The man rolled his window down and yelled, "Come on! Move it lady!"
"Your car, it's on fire! I see smoke from under the hood."
A clear look of panic replaced the impatience on the man's face. He popped the hood and practically flew out of the driver's door, his expensive suit fluttering in the hot breeze. Let him feel the wrath of the twelve drivers waiting in line behind him. He should know what it's like if only to make him more sensitive. Already the cacophony of horns had begun in the lane behind him. Welcome to the world where everyone moves faster than the speed of sensitivity, she thought. She'd expected him to run to the hood, instead he ran to the back of his car.

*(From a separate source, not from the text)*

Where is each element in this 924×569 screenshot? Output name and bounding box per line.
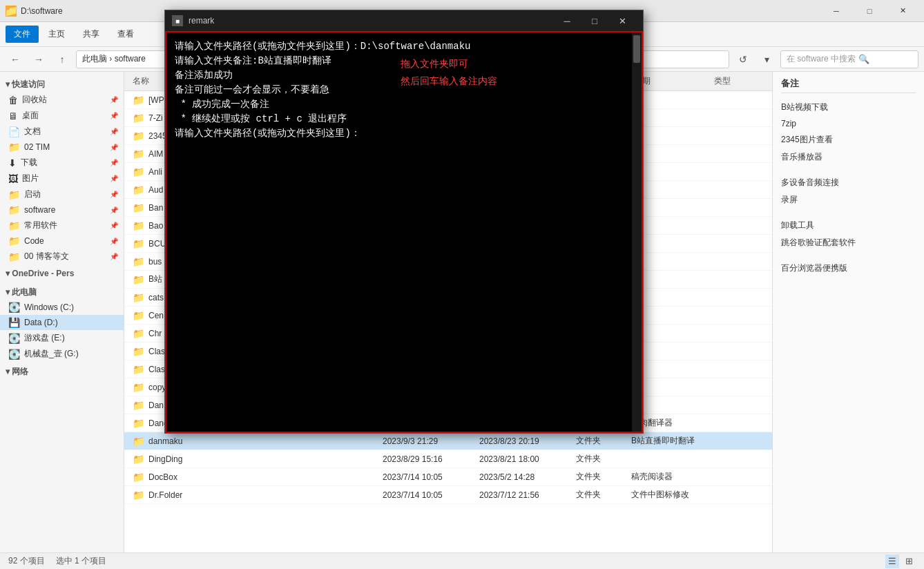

Erma was about to move to the safety of the highway divider to wait for the next cycle of the lights. But instead she watched as this impatient, self-important man ran from the back of his car with a small fire extinguisher. It was the quickest she'd moved in a month, but she left her walker behind and made it to the open door of his car as he fumbled with the hood latch. As soon as he had his head under the hood, she laid on the horn.
A moment later as the man stood cursing and holding the spot where his head hit the hood, a police car stopped on the other side of the intersection. Lights on, the officer stepped out of the cruiser. "Ma'am, are you OK?"
"Yes, I'm afraid I'm just too slow to make it across a street this wide these days."
"May I help you?" The officer said, offering his arm in a manner she hand't seen for forty years. It reminded her of her late husband, a gentleman to the end. She took the arm of the young policeman and allowed him to help her across the street. They moved as slowly as a sailing yacht on a smooth sea.
"Oh, my walker . . ."
"I'll bring it for you once you're safely across, ma'am."
"Thank you young man."
"My pleasure ma'am." he replied before turning back to the man in the expensive foreign sedan. "Sir, you need to move your car out of traffic. If you're still there when I'm done, I will write you a summons."
Erma smiled. She'd have one heckuva story for bridge tonight.